6. Presence of symptomatic or uncontrolled brain or central nervous system lymphomatous
lesions

7. Uncontrolled intercurrent illness including, but not limited to ongoing or active
infection, clinically significant cardiac disease including a history of cardiac
disease or congestive heart failure > NYHA class 2, unstable angina (anginal symptoms
at rest) or new-onset angina within the last 3 months or myocardial infarction within
the past 6 months, significant cardiac arrhythmias and/ or requiring anti-arrhythmics;
pulmonary disease; liver diseases such as cirrhosis, chronic active or persistent
hepatitis; or acute/ chronic medical/ psychiatric illness/ social situations or
laboratory abnormality that may increase the risk associated with study participation
or study drug administration, or limit compliance with study requirements, or
interfere with the interpretation of study results, and in the judgment of the
investigator would make the patient inappropriate for entry into this study.

8. Known or suspected hypersensitivity to study treatments.

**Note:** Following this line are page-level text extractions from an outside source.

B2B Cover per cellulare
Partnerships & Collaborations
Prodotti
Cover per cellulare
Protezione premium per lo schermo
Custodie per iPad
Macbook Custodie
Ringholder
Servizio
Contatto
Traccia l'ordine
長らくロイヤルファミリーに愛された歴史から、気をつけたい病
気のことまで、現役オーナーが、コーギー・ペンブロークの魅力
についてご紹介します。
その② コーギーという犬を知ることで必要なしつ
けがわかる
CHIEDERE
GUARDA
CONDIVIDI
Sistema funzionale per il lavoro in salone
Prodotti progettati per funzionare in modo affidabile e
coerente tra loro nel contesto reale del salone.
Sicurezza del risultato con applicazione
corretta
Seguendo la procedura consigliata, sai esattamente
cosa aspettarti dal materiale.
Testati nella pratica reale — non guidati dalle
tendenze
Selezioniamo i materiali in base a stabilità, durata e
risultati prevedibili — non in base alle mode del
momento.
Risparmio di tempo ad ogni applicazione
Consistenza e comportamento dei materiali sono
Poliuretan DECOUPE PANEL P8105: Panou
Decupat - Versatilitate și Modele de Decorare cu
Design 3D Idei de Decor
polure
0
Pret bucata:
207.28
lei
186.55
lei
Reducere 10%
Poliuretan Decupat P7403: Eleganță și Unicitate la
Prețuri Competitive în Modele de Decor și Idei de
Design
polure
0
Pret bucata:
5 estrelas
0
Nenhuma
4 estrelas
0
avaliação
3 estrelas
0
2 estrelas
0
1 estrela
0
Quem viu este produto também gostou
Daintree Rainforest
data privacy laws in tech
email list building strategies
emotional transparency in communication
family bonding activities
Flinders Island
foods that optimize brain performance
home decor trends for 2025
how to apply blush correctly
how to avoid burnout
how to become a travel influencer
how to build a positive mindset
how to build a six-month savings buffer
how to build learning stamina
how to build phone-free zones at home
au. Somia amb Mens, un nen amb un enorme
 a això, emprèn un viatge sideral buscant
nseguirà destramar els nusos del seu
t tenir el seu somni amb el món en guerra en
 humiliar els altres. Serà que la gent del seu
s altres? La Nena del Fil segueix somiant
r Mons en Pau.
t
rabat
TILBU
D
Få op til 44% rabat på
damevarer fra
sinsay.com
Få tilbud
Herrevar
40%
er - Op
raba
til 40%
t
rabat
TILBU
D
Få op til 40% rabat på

9. History of HIV or Hepatitis C

10. Individuals with a history of a different malignancy, other than treated cervical
cancer in situ, basal cell or squamous cell carcinoma of the skin, are ineligible,
except if they have been disease-free for at least 5 years, and are deemed by the
investigator to be at low risk for recurrence of that malignancy OR other primary
malignancy is neither currently clinically significant nor requiring active
intervention.

11. Pregnant or lactating women.

12. Women of childbearing potential, including women whose last menstrual period was less
than one year prior to screening, unable or unwilling to use adequate contraception
from study start to one year after the last dose of ofatumumab therapy. Adequate
contraception is defined as hormonal birth control, intrauterine device, double
barrier method or total abstinence. Women of childbearing potential must have a
negative pregnancy test prior at screening.

13. Male subjects unable or unwilling to use adequate contraception methods from the time
of first dose of study medication until one year after the last dose of ofatumumab.